C’era una volta… La casa al limite del bosco, il regno e un principe. C’era e ci sono il ballo, la fata madrina, la zucca trasformata in carrozza. E soprattutto c’è Cinder(Ella), che sogna il mondo «come potrebbe essere» ma sa fare i conti con quello che è. Sessantacinque anni dopo Disney sfida le ire progressiste e ripresenta la sua eroina classica, affidandola alle mani di Kenneth Branagh, regista passato da Shakespeare a Mozart e ingaggiato per rendere ancora attuale la favola dell’orfanella Cenerentola, ridotta a serva in casa propria e fuggita dal ballo con le scarpette di cristallo.

Dunque ai margini del bosco c’è la casa della sfortunata ragazza rimasta senza né madre né padre, affidata alle “cure” della matrigna che la tiene chiusa in soffitta per portare a palazzo le sue due figlie bruttarelle e senza cervello nella speranza di vederle maritate.

È un lavoro sotterraneo di grande sartoria quello compiuto dall’autore di Belfast che rispettando tanto i Grimm quanto il “cartone” restituisce una versione credibile della storia, lavorando di cesello sui personaggi.

Se in origine in Cenerentola esisteva un universo femminile “dipendente” in tutto e per tutto da quello maschile, in questa versione c’è un’evoluzione che, sempre nei limiti della favola, coinvolge quasi tutti gli elementi.
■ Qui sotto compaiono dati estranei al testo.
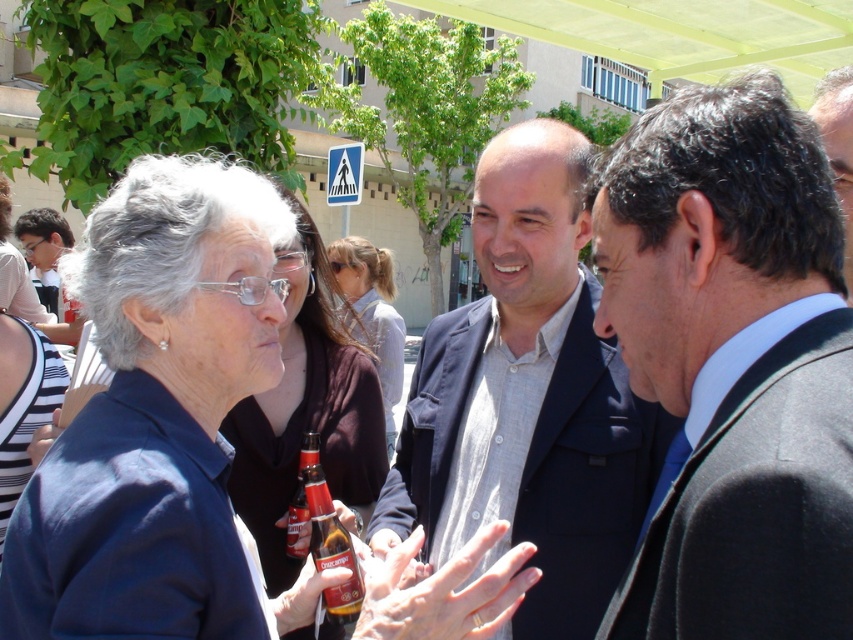 Who is lower down, dark gray suit at center or matte black jacket at center?

matte black jacket at center is lower down.

You are a GUI agent. You are given a task and a screenshot of the screen. Output one action in this format:
    pyautogui.click(x=<x>, y=<y>)
    Task: Click on the dark gray suit at center
    The height and width of the screenshot is (640, 853).
    Given the screenshot: What is the action you would take?
    pyautogui.click(x=733, y=364)

Who is more distant from viewer, (735,576) or (259,538)?

The point (259,538) is more distant.

Identify the location of dark gray suit at center. (733, 364).

Who is shorter, light brown hair at center or brown glass bottle at center?

Standing shorter between the two is brown glass bottle at center.

Is light brown hair at center to the left of brown glass bottle at center from the viewer's perspective?

Correct, you'll find light brown hair at center to the left of brown glass bottle at center.

At what (x,y) coordinates should I click in order to perform the action: click on light brown hair at center. Please return your answer as a coordinate pair (x, y). Looking at the image, I should click on (372, 314).

Looking at this image, is matte blue shirt at center shorter than matte black jacket at center?

Indeed, matte blue shirt at center has a lesser height compared to matte black jacket at center.

Between matte blue shirt at center and matte black jacket at center, which one has less height?

matte blue shirt at center is shorter.

Locate an element on the screen. The width and height of the screenshot is (853, 640). matte blue shirt at center is located at coordinates (155, 417).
Resta tutta l’iconografia classica ma ci sono anche le sfumature che arricchiscono le singole storie e danno profondità al racconto. Ci sono lucertole e oche trasformati in cocchieri, per rispettare le regole antropomorfe della casa, ma nella versione di Branagh più potenti risuonano i tormenti “moderni” di Lady Tremaine, infelice e perfida matrigna con il volto di Cate Blanchett che ha imparato che «l’amore si paga», come la felicità.

Ella è una giovane sognatrice, tanto buona quanto determinata, spinta da valori precisi: gentilezza e coraggio sono le “armi” con cui poter affrontare il mondo. Un regno che «per quanto felice può essere toccato dal dolore» e deve essere affrontato con le giuste cautele. Non è ingenua e sa confrontarsi con il prossimo, anche con il principe sin dal primo incontro nel bosco: il testo suggerito in sceneggiatura appare chiaro e non lascia dubbi sullo spirito di Cenerentola, “eroina” moderna con una corazza resistente nascosta sotto l’abito leggero di seta. Ella non aspetta il principe, magari lo sogna, ma va anche a cercarlo. Branagh attualizza gli elementi che già erano presenti nel testo, costruendo dentro la favola un “castello” solido di scrittura. Che fa guardare con occhi adulti anche il giardino segreto.

Poi ci sono la bellezza pittorica regalata alle immagini, la cura nei costumi di sartoria, il gusto nelle inquadrature e, in particolare, un paio di sequenze di grande bellezza, come la scena del ballo in cui la computer grafica è lasciata da parte per una ricostruzione degli ambienti davvero “da favola”. Se è vero che il regista poteva avere maggiore coraggio nel dare una sua impronta personale è altrettanto evidente lo sforzo fatto per rispettare l’iconografia classica e i contenuti della storia, ripresentati sotto la firma Disney. Resta chiaro il messaggio di Cenerentola, ragazza senza poteri soprannaturali che aspira a un mondo «come potrebbe essere».